Jumat, 12 Desember 2008

Reformasi versus Revolusi

Kaum sosialis revolusioner percaya bahwa revolusi sosial diperlukan untuk mempengaruhi perubahan struktural pada struktur sosial ekonomi masyarakat. Di antara kaum sosialis revolusioner terdapat perbedaan dalam strategi, teori dan definisi revolusi . Kaum Marxis ortodoks dan komunis kiri mengambil sikap yang tidak mungkin , percaya bahwa revolusi harus terjadi secara spontan sebagai akibat dari kontradiksi dalam masyarakat karena perubahan teknologi dalam kekuatan produktif. Lenin berteori bahwa di bawah kapitalisme para pekerja tidak dapat mencapai kesadaran kelas di luar berorganisasi dalam serikat buruh dan membuat tuntutan kapitalis. Oleh karena itu, kaum Leninis menganjurkan bahwa secara historis perlu bagi pelopordari kelas revolusioner yang sadar untuk mengambil peran sentral dalam mengkoordinasikan revolusi sosial untuk menggulingkan negara kapitalis dan akhirnya institusi negara sama sekali. Revolusi tidak selalu didefinisikan oleh kaum sosialis revolusioner sebagai pemberontakan dengan kekerasan, tetapi sebagai pembongkaran total dan transformasi cepat dari semua bidang masyarakat kelas yang dipimpin oleh mayoritas massa: kelas pekerja.

Reformisme umumnya dikaitkan dengan sosial demokrasi dan sosialisme demokratis bertahap. Reformisme adalah keyakinan bahwa kaum sosialis harus mencalonkan diri dalam pemilihan parlementer dalam masyarakat kapitalis dan jika terpilih menggunakan mesin pemerintah untuk meloloskan reformasi politik dan sosial untuk tujuan memperbaiki ketidakstabilan dan ketidakadilan kapitalisme. Dalam sosialisme, reformismedigunakan dengan dua cara berbeda. Seseorang tidak berniat membawa sosialisme atau perubahan ekonomi fundamental ke masyarakat dan digunakan untuk menentang perubahan struktural tersebut. Yang lain didasarkan pada asumsi bahwa meskipun reformasi itu sendiri tidak bersifat sosialis, mereka dapat membantu mengumpulkan para pendukung untuk perjuangan revolusi dengan mempopulerkan tujuan sosialisme kepada kelas pekerja.

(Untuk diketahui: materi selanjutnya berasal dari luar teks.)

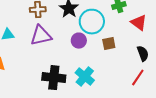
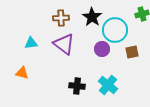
purple triangle: (41, 36) -> (64, 44), turned 50
black cross: (54, 78) -> (77, 86), size x0.7

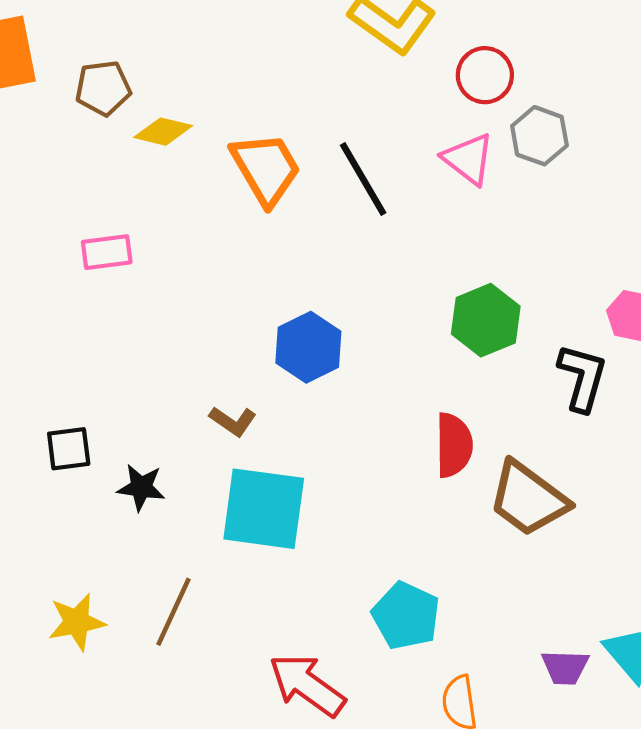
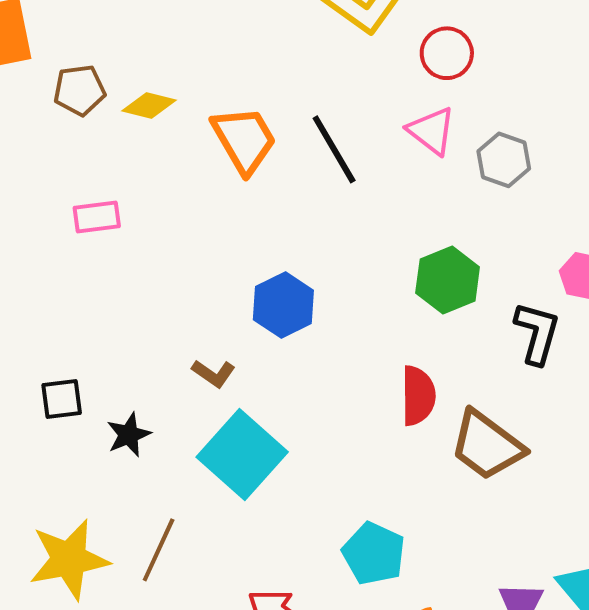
brown pentagon: (103, 88) -> (80, 90), moved
gray hexagon: (539, 136) -> (504, 160), moved
black star: (141, 487) -> (129, 435), turned -30
cyan square: (264, 509) -> (242, 454), turned 34
yellow star: (77, 622) -> (69, 559), size x1.5

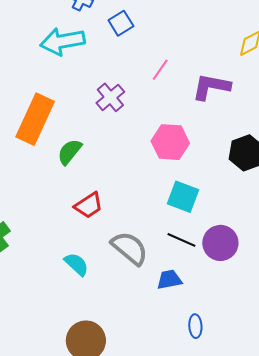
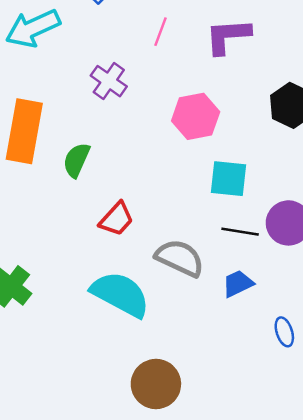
cyan semicircle: (76, 264) -> (120, 294), size x1.8

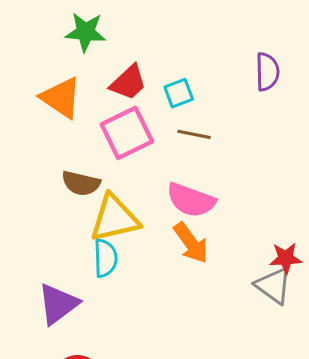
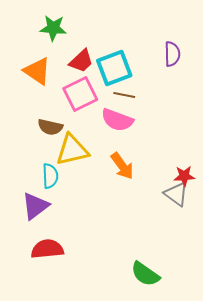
cyan square: (179, 93) -> (114, 68), size x1.8
pink semicircle: (191, 200) -> (117, 120), moved
cyan semicircle: (105, 258) -> (50, 176), moved

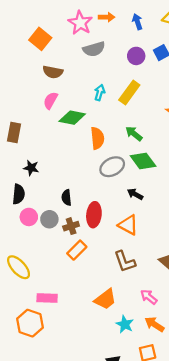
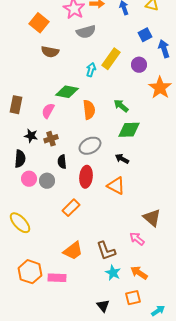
purple circle: (136, 56) -> (139, 65), moved
yellow rectangle: (129, 92) -> (111, 59), moved
pink semicircle: (51, 100) -> (48, 111), moved
green diamond: (143, 161) -> (129, 130), turned -55
gray ellipse: (112, 167) -> (90, 146), moved
brown cross: (71, 226) -> (51, 139), moved
brown L-shape: (125, 261) -> (106, 251), moved
pink arrow: (149, 297) -> (137, 239), moved
pink rectangle: (47, 298) -> (57, 278), moved
orange trapezoid: (105, 299) -> (73, 251), moved

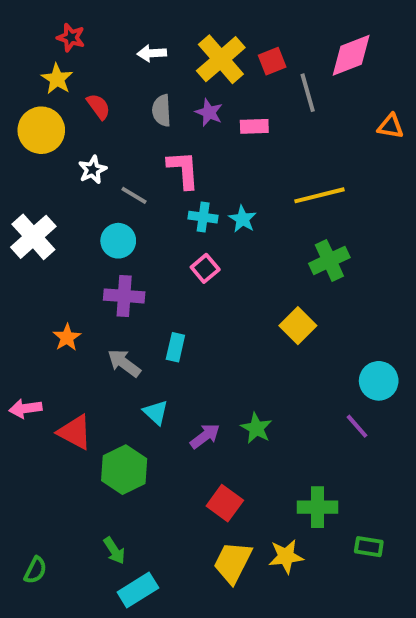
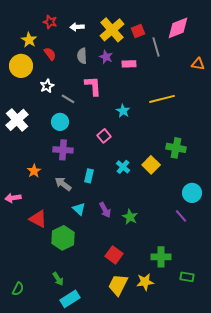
red star: (71, 37) -> (50, 22), moved
cyan cross: (203, 217) -> (123, 167), moved, turned 32
green cross: (329, 260) -> (176, 148), moved, turned 36
pink arrow: (25, 408) -> (13, 198), moved
purple arrow: (205, 436) -> (105, 210), moved, turned 98

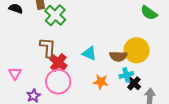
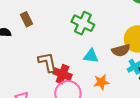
green cross: (55, 15) -> (83, 23), moved
orange star: (101, 82) -> (101, 82), moved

Perdebatan tentang kemampuan reformisme sosial demokrat untuk mengarah pada transformasi sosialis telah berusia lebih dari satu abad. Reformisme dikritik karena dianggap paradoks karena berusaha mengatasi sistem ekonomi kapitalisme yang ada sambil berusaha memperbaiki kondisi kapitalisme, sehingga tampak lebih dapat ditolerir oleh masyarakat. Menurut Rosa Luxemburg , kapitalisme tidak digulingkan, "melainkan justru diperkuat oleh perkembangan reformasi sosial". Senada dengan itu, Stan Parker dari Partai Sosialis Inggris Raya berpendapat bahwa reformasi adalah pengalihan energi bagi kaum sosialis dan dibatasi karena mereka harus berpegang pada logika kapitalisme. Ahli teori sosial Prancis Andre Gorz mengkritik reformisme dengan menganjurkan alternatif ketiga untuk reformisme dan revolusi sosial yang ia sebut " reformasi non-reformis ", yang secara khusus berfokus pada perubahan struktural pada kapitalisme sebagai lawan reformasi untuk meningkatkan kondisi kehidupan dalam kapitalisme atau menopangnya melalui intervensi ekonomi.